Lesson learned here: out of two Starbucks in the Pace area where I tried to buy boxed coffee, none of them had this available!
After morning of hacking on my demo (post TBD!) and lending an assist with Tiara’s Hugo setup, it was lunchtime! Greg was kind enough to sponsor a delivery from Dos Toros Taqueria which, despite their nearly impossible to use website, worked out well and was delicious.
With food and more coffee in our stomachs, we hacked until demo time!
After demos was a quick cleanup, break for dinner, a stop outside 177 Bleecker St., and a short round of cocktails before I headed home, exhausted. 😅
Note: much of this was taken from the “thank-you” email that Greg, Tantek, Tiara, and I put together to send attendees after camp
Thanks to all organizers and attendees for making this year’s IndiewebCamp NYC a success! From the enlightening keynotes and in-depth discussions on Saturday, to the successful launch of several new personal websites and other projects on Sunday, we are extremely pleased with how it went.
Here’s a quick recap of the weekend.
Six of us met up at Adrienne’s pizzabar on Stone Street for pizza, pasta, and discussion of the weekend to come! Thanks to Mozilla for sponsoring this pre-event social!
Amira Dhalla opened the day with a keynote on data privacy in this age of online surveillance. You can find her slides here.
Amanda Rush walked us through some concrete steps that we can take to make our websites more accessible. Look for a link to her talk transcript on indieweb.org/2019/NYC as soon as we can make it available.
We then made a schedule of attendee-facilitated discussions, covering topics like Automation, Getting Started, Why We Publish, and many more!
Sunday was a day of making, with 10 of us convening at One Pace Plaza to create and hack on our personal sites and projects. We kicked off by having each participant stick notes for their planned projects on the wall for accountability, then dove in!

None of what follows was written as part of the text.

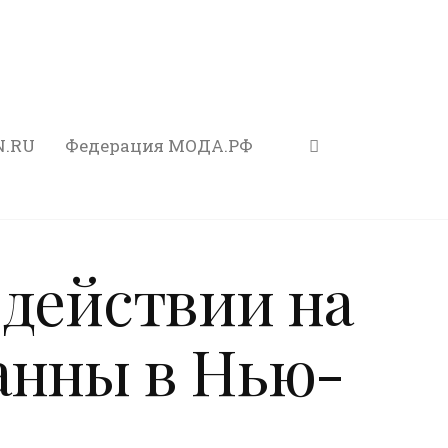
N.RU
Федерация МОДА.РФ
 действии на
анны в Нью-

Three participants were able to demonstrate brand new personal sites, and many more folks had made incremental improvements or fixes! You can find the full details on what was demoed at https://indieweb.org/2019/NYC/Demos
I’ll post some of my own, shortly, but we also want to see yours!
Did you take photos? Write a blog post about the experience? Want to share? We encourage everyone to help us get the word out about IndieWebCamp NYC. Please hashtag your posts with #IndieWebCamp!
IndieWebCamp NYC would not have been a success without attendees like you! Of course, we’d also like to thank our sponsors (Pace, ReView, Mozilla, and all our Open Collective donors) for making this event possible!
And, of course, thanks to all my fellow co-organizers: Tiara, Greg, David.